00:35:03.000 We were broadcasting live right here.
00:35:07.000 You know, some low IQ people that are the keyboard warrior types.
00:35:15.000 Charlie, where were you on January 6th?
00:35:19.000 I was right here denouncing it.
00:35:22.000 I don't like when people destroy property, and I certainly don't like when people destroy the U.S. Capitol.
00:35:28.000 I didn't like it.
00:35:30.000 I still don't.
00:35:31.000 Was it a terror attack?
00:35:33.000 No.
00:35:34.000 No one's been charged with insurrection, let alone terror.
00:35:37.000 Mostly misdemeanors and trespassing charges.
00:35:41.000 Despite that, though, and you're starting to hear more and more people say that it's a terror attack.
00:35:46.000 It's a terror attack.
00:35:48.000 Now, why is that?
00:35:51.000 Why is that such an important thing?
00:35:53.000 Is that just language?
00:35:55.000 Because everyone's always kind of charged with hyperbole, right?
00:35:58.000 Let me tell you the difference.
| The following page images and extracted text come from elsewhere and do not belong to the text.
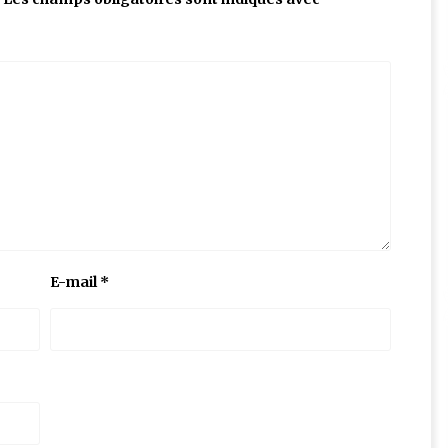
E-mail
*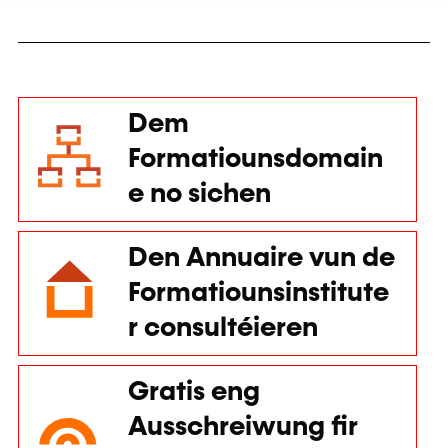
Dem
Formatiounsdomain
e no sichen
Den Annuaire vun de
Formatiounsinstitute
r consultéieren
Gratis eng
Ausschreiwung fir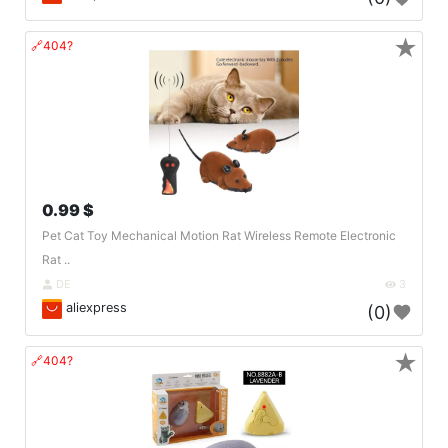
★
🔗404?
0.99 $
Pet Cat Toy Mechanical Motion Rat Wireless Remote Electronic
Rat ..
DE
3
aliexpress
(0)
★
🔗404?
00:36:01.000 Because as soon as you start to describe something as a terror attack, you're now entering a legal argument.
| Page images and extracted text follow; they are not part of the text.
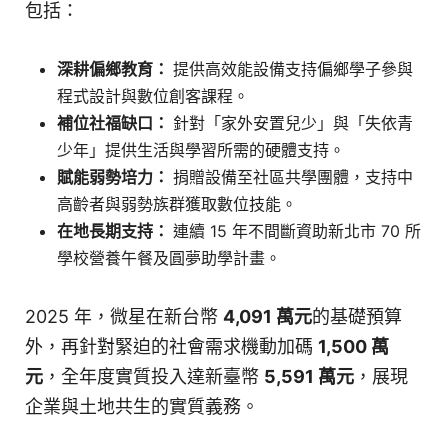
包括：
深耕偏鄉教育：
提供高效能設備支持偏鄉學子參與
程式設計與數位創客課程。
補位社福缺口：
針對「家外安置兒少」與「失依青
少年」提供生活與學習所需的硬體支持。
賦能弱勢培力：
捐贈設備至社區共學團體，支持中
高齡者與弱勢族群獲取數位技能。
在地長期支持：
連續 15 年不間斷資助新北市 70 所
學校營養午餐及圓夢助學計畫。
2025 年，微星在新台幣
4,091 萬元
的基礎預算
外，再針對緊迫的社會需求機動加碼
1,500 萬
元
，全年度實質投入達新臺幣
5,591 萬元
，展現
企業與土地共生的實質義務。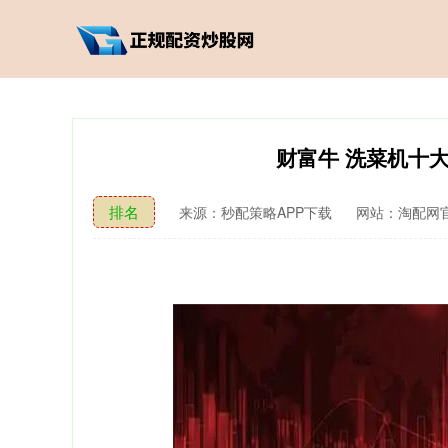
财富牛 洗菜机十
排名
来源：秒配策略APP下载
网站：淘配网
00:36:07.000 You're now entering something that could be charged with a totally different threshold of the law.
00:36:15.000 The difference would be saying that Alec Baldwin is Charlie Manson or Ray Lewis.
00:36:25.000 Which one is he?
00:36:26.000 Did he accidentally kill somebody or did he intentionally kill somebody?
00:36:30.000 Huge difference, by the way.
00:36:33.000 But for whatever reason, more and more politicians, and both parties, by the way, are calling this a terror attack, just like baselessly pandering to the New York Times and to the Wall Street Journal.
00:36:45.000 Well, here's the significance of it, though.
00:36:48.000 Then you get very dangerous people like Brad Schneider, a man who I actually, I don't know, but one of my first kind of campaigns I worked on was Bob Dold with a D, not an E, in Illinois' 10th congressional district going from Des Moines, Displains.
00:37:07.000 I'm sorry, not Des Moines, Displains, Illinois, all the way up to Zion Benton, right up to the border where Kyle Rittenhouse was from.
00:37:12.000 And Brad Schneider, real sneaky guy, and won the district against Bob Dold.
00:37:20.000 And he's been a carbon cutout Democrat the whole time, despite saying he's going to be a moderate.
00:37:26.000 It is a moderate district.
00:37:27.000 It's probably a fiscally conservative, socially liberal district, North Shore of Chicago, Highland Park type area.
00:37:34.000 But Brad Schneider came out last year and he said, look, here's what we need.
00:37:39.000 We need a new piece of legislation that will be a domestic terrorism prevention act.
00:37:47.000 We need a whole new division of our government that just prevents conservatives from organizing.
00:37:55.000 That's effectively what he said.
00:37:57.000 All right, let's first play Cut 78.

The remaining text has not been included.